The ‘runner’ usually just wants to help get the ‘non-runner’ going, so that he or she can discover for themselves just how enjoyable running really is. So the ‘runner’ is usually quite happy to run at whatever pace is comfortable and manageable for the non-runner, because those first few runs should be as comfortable and enjoyable as possible.
The same fear often crops up when new runners are thinking about participating in their first race. I hear it all the time from people I talk to: They are convinced that they will be the slowest person out there and will be left behind by the rest of the pack, probably within the first kilometre, and have to run the whole race by themselves. That means the embarrassment of coming into the finish all alone, long after everybody else, and probably also getting lost along the way because all the marshals will have gone home already. Oh, and no water, because the water table volunteers will also have packed up by the time they eventually get there.
With thoughts like that running through their heads, it’s no wonder some people get psyched out of running races. But if they just took that proverbial first step, they’d soon see just how friendly and helpful the running community is. That there will always be somebody to run with, and 99.9999999% of the time there is always somebody slower than you still behind you, and that race organisers do not just leave you out there to fend for yourself.
And even if you are coming stone last in a race, there will be a sweeper vehicle or bicycle with you to make sure you make it home safely. Oh, and many race organisers will make sure you still get a medal, no matter how long after the cut-off you make it home!

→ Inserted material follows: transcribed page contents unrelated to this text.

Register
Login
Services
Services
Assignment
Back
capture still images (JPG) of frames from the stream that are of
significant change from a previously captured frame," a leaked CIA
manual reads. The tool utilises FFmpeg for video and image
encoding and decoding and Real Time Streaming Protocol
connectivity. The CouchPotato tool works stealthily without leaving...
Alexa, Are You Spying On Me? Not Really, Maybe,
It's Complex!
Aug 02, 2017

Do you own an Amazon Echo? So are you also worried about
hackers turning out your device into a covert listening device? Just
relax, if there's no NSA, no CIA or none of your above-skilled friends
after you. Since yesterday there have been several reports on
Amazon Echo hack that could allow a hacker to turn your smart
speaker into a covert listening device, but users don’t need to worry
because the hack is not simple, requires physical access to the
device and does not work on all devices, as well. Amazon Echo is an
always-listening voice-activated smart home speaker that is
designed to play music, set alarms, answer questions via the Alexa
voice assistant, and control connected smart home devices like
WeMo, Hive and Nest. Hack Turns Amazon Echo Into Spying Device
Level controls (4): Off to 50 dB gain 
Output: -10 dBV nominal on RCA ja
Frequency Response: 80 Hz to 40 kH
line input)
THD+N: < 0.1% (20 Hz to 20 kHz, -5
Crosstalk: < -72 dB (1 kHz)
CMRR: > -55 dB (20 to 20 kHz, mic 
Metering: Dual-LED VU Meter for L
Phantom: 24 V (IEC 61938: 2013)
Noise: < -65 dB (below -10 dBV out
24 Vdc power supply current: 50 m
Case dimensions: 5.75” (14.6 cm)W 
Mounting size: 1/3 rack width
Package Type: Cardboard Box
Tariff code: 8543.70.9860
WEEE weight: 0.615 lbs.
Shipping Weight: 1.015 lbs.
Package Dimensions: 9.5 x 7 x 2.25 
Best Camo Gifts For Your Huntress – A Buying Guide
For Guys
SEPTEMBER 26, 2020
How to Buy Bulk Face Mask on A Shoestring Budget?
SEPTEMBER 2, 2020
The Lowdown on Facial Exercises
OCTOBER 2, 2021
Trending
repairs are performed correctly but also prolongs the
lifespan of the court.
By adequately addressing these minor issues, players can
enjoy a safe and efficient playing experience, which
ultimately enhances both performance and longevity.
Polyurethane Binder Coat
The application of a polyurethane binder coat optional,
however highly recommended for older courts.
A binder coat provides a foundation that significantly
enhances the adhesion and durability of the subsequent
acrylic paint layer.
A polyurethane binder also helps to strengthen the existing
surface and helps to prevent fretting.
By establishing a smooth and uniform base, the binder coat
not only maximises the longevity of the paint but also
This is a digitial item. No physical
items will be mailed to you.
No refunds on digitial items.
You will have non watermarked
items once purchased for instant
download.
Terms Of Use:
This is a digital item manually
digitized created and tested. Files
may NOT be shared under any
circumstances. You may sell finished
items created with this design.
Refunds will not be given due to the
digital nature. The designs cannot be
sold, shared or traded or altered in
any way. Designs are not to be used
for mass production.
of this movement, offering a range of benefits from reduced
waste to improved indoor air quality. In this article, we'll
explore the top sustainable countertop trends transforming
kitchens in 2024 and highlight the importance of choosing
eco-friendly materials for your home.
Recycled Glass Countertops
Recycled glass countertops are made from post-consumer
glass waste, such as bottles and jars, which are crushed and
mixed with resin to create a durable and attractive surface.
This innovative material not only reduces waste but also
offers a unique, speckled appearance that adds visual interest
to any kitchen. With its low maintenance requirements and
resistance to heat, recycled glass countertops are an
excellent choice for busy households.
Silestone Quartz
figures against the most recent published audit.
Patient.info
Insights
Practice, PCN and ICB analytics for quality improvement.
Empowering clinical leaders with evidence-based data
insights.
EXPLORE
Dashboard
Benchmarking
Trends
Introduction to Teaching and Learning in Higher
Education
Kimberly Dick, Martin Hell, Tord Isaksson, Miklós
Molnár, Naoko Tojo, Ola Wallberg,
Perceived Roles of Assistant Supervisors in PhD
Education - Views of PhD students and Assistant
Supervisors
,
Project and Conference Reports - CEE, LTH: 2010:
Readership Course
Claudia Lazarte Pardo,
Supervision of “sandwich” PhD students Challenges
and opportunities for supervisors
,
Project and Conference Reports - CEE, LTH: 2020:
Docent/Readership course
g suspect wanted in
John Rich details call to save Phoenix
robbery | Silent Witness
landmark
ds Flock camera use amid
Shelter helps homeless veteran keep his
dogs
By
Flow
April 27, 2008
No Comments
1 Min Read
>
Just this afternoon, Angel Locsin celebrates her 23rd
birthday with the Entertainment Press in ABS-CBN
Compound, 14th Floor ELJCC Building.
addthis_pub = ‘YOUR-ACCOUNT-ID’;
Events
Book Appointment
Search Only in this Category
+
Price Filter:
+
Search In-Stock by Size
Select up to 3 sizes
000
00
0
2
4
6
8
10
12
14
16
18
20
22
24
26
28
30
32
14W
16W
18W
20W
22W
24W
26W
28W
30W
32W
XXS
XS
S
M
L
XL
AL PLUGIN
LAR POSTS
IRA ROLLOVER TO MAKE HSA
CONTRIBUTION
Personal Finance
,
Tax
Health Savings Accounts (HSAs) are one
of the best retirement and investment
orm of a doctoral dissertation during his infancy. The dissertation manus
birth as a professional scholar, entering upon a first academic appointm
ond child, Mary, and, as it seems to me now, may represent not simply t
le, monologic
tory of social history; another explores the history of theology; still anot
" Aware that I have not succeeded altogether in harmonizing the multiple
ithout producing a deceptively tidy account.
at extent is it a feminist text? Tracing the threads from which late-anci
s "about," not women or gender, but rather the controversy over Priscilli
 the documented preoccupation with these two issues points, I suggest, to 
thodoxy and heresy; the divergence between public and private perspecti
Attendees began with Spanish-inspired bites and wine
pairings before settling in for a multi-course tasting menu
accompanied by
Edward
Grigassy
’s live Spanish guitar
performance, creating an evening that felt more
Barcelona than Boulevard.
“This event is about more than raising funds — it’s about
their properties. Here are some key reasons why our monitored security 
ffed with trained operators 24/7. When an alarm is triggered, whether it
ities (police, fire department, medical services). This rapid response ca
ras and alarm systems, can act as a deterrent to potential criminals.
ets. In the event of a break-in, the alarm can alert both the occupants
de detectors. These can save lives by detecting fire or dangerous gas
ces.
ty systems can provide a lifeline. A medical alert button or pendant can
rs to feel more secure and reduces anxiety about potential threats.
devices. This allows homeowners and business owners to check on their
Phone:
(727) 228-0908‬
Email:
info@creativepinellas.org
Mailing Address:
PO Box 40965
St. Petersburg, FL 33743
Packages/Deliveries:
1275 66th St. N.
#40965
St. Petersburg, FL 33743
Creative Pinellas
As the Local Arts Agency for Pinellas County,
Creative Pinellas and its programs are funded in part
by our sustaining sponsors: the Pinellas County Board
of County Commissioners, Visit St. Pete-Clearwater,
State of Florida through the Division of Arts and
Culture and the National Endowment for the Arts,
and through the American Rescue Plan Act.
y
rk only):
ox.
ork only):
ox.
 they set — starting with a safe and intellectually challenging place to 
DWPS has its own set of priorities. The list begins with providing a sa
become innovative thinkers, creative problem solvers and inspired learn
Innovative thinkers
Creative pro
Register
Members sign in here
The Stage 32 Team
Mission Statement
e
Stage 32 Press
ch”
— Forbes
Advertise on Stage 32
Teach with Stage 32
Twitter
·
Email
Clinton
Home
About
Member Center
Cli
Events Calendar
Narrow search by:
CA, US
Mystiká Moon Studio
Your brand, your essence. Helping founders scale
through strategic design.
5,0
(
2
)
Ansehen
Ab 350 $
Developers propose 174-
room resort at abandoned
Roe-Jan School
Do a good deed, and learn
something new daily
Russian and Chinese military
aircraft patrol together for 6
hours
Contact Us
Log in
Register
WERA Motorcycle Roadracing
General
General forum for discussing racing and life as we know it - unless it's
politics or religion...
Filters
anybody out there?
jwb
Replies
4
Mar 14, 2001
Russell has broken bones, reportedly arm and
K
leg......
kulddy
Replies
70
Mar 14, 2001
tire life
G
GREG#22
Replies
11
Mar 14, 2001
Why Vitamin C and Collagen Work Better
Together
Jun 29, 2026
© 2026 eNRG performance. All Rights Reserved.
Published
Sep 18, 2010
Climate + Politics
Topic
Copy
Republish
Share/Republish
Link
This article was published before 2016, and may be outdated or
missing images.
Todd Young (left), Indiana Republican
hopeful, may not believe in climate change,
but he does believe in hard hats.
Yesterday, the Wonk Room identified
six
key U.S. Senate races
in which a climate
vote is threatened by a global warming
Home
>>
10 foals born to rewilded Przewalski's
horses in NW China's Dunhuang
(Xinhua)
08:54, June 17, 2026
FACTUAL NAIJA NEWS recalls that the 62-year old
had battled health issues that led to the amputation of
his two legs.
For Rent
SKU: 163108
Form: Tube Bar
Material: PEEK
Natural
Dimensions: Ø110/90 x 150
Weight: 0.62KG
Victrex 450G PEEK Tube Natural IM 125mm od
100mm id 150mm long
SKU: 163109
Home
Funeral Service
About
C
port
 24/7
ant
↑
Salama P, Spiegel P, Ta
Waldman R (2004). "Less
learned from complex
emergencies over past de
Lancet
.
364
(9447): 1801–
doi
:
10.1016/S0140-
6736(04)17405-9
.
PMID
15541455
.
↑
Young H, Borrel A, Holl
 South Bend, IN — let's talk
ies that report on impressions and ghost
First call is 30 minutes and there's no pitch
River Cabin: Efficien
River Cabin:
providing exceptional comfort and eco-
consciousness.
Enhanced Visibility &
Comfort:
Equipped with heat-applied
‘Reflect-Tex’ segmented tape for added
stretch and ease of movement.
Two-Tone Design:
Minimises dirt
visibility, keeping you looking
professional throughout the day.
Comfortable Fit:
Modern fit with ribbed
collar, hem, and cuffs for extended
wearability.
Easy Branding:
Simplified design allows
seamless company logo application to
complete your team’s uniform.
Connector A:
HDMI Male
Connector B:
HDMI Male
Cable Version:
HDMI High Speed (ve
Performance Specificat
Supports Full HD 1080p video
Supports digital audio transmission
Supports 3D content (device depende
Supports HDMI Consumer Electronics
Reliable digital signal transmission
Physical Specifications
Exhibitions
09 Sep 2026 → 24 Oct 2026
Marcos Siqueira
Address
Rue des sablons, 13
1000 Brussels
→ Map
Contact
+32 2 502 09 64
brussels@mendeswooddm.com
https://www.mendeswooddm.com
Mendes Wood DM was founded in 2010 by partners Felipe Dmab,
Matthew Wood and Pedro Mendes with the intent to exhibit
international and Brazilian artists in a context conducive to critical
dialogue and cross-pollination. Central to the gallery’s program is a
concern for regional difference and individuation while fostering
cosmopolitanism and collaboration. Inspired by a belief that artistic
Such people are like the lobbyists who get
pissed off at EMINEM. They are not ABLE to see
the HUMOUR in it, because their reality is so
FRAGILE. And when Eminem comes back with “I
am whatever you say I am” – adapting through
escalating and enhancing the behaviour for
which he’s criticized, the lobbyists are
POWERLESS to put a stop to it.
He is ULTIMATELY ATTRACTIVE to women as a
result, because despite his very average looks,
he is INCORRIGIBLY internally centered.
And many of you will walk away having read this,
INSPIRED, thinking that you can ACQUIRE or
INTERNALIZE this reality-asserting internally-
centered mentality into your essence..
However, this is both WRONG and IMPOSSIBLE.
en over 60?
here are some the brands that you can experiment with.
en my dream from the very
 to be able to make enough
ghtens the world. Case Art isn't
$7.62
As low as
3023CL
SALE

So if you’re a non-runner, just get out there and try it, and if you’re too scared to enter your first race, just take the plunge and give it a go. If you’re a already runner and have a friend, family member or colleague that you’re trying to convince to try running, but they’re scared to take those first steps, keep working on them, because in the long run (pun intended) the health benefits and happiness of running for your ‘non-runner’ will be worth your effort and investment!